拓郎は、妻が大阪に撮影に行っているので、生活が不便でしょうがないという。一人じゃ外食もできないんです、ATMもだめなんですよ、と。ほう、そうですか、とジュリーは驚く。ジュリーは、妻の田中裕子が撮影に行くときは、ちゃんとご飯を作ってやって、行ってらっしゃい、と玄関まで送り出すそうだ。お茶も入れる、干物も焼くし、味噌汁も作る。Suicaとパスモも持っていて、電車で稽古に通うし、振込だってできる。それって、世間が思ってる拓郎とジュリーのイメージが逆ですよね、と二人は笑う。

ジュリーは歳を取って体も丸くなって、テレビにもあまりでなくなって、自然に生活ができるようになったという。沢田研二出演と銘打つから、舞台に出ると、アレがジュリーだとみんなは認識してくれるけれど、黙って電車に乗っていても、ちょっと似た親父がいるな、としか誰も思わない。その昔、トイレにも行かないんじゃないかとか、飯も食わないんじゃないかとか、特別ないきもののような扱いを受けていたことがあって、それが嫌でしょうがなかった。だから、なんでもできるようになりたいと思ってたんだ、と。

30年以上も前に明星という雑誌で二人は対談したという。そのとき、ジュリーは二人もおつきの人がついていた。俺だって、そうなってやる、と拓郎は思ったという。でも、ジュリーはそれが不自由だったのね。拓郎は、そんなことを思っていたのね。

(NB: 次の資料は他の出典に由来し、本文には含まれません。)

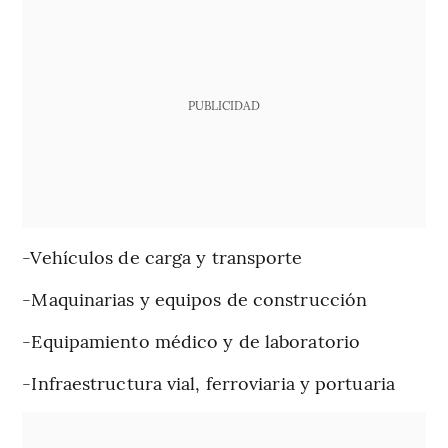
PUBLICIDAD
-Vehículos de carga y transporte
-Maquinarias y equipos de construcción
-Equipamiento médico y de laboratorio
-Infraestructura vial, ferroviaria y portuaria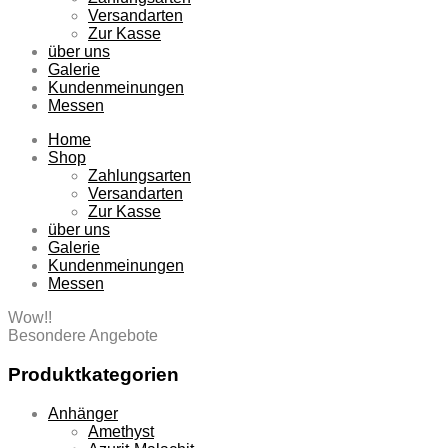
Versandarten
Zur Kasse
über uns
Galerie
Kundenmeinungen
Messen
Home
Shop
Zahlungsarten
Versandarten
Zur Kasse
über uns
Galerie
Kundenmeinungen
Messen
Wow!!
Besondere Angebote
Produktkategorien
Anhänger
Amethyst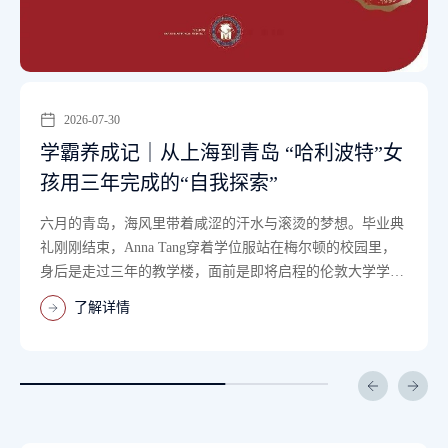
2026-07-30
学霸养成记｜从上海到青岛 “哈利波特”女
孩用三年完成的“自我探索”
​六月的青岛，海风里带着咸涩的汗水与滚烫的梦想。毕业典
礼刚刚结束，Anna Tang穿着学位服站在梅尔顿的校园里，
身后是走过三年的教学楼，面前是即将启程的伦敦大学学
院。三年前，她从上海来到青岛，从体制内···
了解详情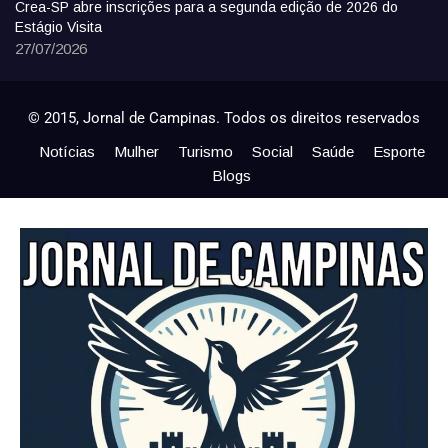
Crea-SP abre inscrições para a segunda edição de 2026 do
Estágio Visita
27/07/2026
© 2015, Jornal de Campinas. Todos os direitos reservados
Notícias
Mulher
Turismo
Social
Saúde
Esporte
Blogs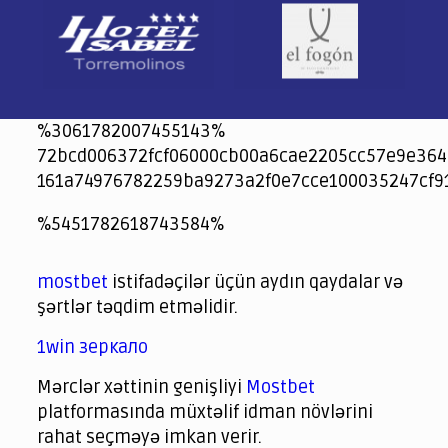
%3061782007455143%
72bcd006372fcf06000cb00a6cae2205cc57e9e364
161a74976782259ba9273a2f0e7cce100035247cf9
jeetcity
1xbet
jeet city casino
%5451782618743584%
Crowngreen
Crowngreen
Spinrise casino
Spin Rise casino
lotoclub
spintiger
Avabet
Spinrise
Crown Green
Crowngreen casino login
슈가 러쉬1000 슬롯
crazy time casino online
1xcasinozambia.com
codingworldnews.com
parimatch.kr
winorio
winorio casino
winorio
mostbet
istifadəçilər üçün aydın qaydalar və
şərtlər təqdim etməlidir.
1win зеркало
Mərclər xəttinin genişliyi
Mostbet
platformasında müxtəlif idman növlərini
rahat seçməyə imkan verir.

二人がまともに顔を突き合わせるのはこれが三回目だそうだ。次回は80過ぎた頃にしましょうか、と拓郎が提案し、いや、それはちょっと先すぎるから、70で、とジュリーが言う。それだとあと4年しかない、僕66なんですよ、と拓郎。ジュリーは64だ。年下なんだね。

高校時代、私はラジオを聞きながら、受験勉強をしていた。拓郎や小室等、井上陽水らが集まって作ったフォーライフレコードの番組を聞いていたら、小室等がげらげら笑いながら「明日、拓郎は30歳になる」と言った。「あの、拓郎が!あの、拓郎が30ですよ!皆さん。」それだけ言って、小室等も井上陽水も、げらげら笑った。大人になるはずもない奴が、大人みたいに年を取る。それがおかしくてならない様子だった。

その拓郎が、66である。私も年をとるはずだ。あんなに美しかったジュリーも、まあるく太った白髭のオヤジになった。

でも、ふたりとも歌っている。歌声も、すこしずつ衰えては来ているが、それでも歌っている。がんばれ、と私は思う。70になった二人の対談をまた見たい。そのときは、二人で歌ってほしい。盛りを過ぎた二人は、その頃よりもずっと自由で正直でいられるみたいだ。時間は、人から余計なものをそぎ落とす。失うものもあるけれど、得るものも確かにある。この番組を見落とさなくて、本当に良かった。